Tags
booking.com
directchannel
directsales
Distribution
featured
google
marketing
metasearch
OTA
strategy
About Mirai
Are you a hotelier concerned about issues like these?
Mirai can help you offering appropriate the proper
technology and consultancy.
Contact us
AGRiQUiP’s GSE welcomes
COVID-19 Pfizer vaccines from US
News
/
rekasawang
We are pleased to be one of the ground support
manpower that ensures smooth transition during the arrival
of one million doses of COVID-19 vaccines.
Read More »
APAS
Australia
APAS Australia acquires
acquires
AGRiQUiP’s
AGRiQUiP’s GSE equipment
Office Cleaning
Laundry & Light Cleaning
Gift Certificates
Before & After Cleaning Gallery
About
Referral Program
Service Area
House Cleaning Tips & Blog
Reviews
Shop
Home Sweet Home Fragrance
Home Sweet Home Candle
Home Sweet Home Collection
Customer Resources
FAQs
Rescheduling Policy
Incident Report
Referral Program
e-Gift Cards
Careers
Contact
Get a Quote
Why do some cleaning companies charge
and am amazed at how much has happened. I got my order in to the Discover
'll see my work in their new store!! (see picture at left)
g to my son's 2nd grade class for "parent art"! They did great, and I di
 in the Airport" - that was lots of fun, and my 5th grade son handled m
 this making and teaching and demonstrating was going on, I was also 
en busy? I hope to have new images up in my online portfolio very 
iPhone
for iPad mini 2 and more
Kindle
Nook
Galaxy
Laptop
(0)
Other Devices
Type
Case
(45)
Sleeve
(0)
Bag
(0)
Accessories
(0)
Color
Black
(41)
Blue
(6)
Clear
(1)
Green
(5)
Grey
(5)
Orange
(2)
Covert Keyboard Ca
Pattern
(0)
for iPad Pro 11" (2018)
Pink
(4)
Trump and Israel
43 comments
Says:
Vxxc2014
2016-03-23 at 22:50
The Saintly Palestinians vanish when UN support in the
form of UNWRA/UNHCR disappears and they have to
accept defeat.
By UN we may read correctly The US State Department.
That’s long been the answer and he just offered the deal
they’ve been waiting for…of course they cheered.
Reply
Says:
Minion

» Required work:
Each of the records should be written out again, exactly as it reads.

» Solution to this problem:
Tags
booking.com
directchannel
directsales
Distribution
featured
google
marketing
metasearch
OTA
strategy
About Mirai
Are you a hotelier concerned about issues like these?
Mirai can help you offering appropriate the proper
technology and consultancy.
Contact us
AGRiQUiP’s GSE welcomes
COVID-19 Pfizer vaccines from US
News
/
rekasawang
We are pleased to be one of the ground support
manpower that ensures smooth transition during the arrival
of one million doses of COVID-19 vaccines.
Read More »
APAS
Australia
APAS Australia acquires
acquires
AGRiQUiP’s
AGRiQUiP’s GSE equipment
Office Cleaning
Laundry & Light Cleaning
Gift Certificates
Before & After Cleaning Gallery
About
Referral Program
Service Area
House Cleaning Tips & Blog
Reviews
Shop
Home Sweet Home Fragrance
Home Sweet Home Candle
Home Sweet Home Collection
Customer Resources
FAQs
Rescheduling Policy
Incident Report
Referral Program
e-Gift Cards
Careers
Contact
Get a Quote
Why do some cleaning companies charge
and am amazed at how much has happened. I got my order in to the Discover
'll see my work in their new store!! (see picture at left)
g to my son's 2nd grade class for "parent art"! They did great, and I di
 in the Airport" - that was lots of fun, and my 5th grade son handled m
 this making and teaching and demonstrating was going on, I was also 
en busy? I hope to have new images up in my online portfolio very 
iPhone
for iPad mini 2 and more
Kindle
Nook
Galaxy
Laptop
(0)
Other Devices
Type
Case
(45)
Sleeve
(0)
Bag
(0)
Accessories
(0)
Color
Black
(41)
Blue
(6)
Clear
(1)
Green
(5)
Grey
(5)
Orange
(2)
Covert Keyboard Ca
Pattern
(0)
for iPad Pro 11" (2018)
Pink
(4)
Trump and Israel
43 comments
Says:
Vxxc2014
2016-03-23 at 22:50
The Saintly Palestinians vanish when UN support in the
form of UNWRA/UNHCR disappears and they have to
accept defeat.
By UN we may read correctly The US State Department.
That’s long been the answer and he just offered the deal
they’ve been waiting for…of course they cheered.
Reply
Says:
Minion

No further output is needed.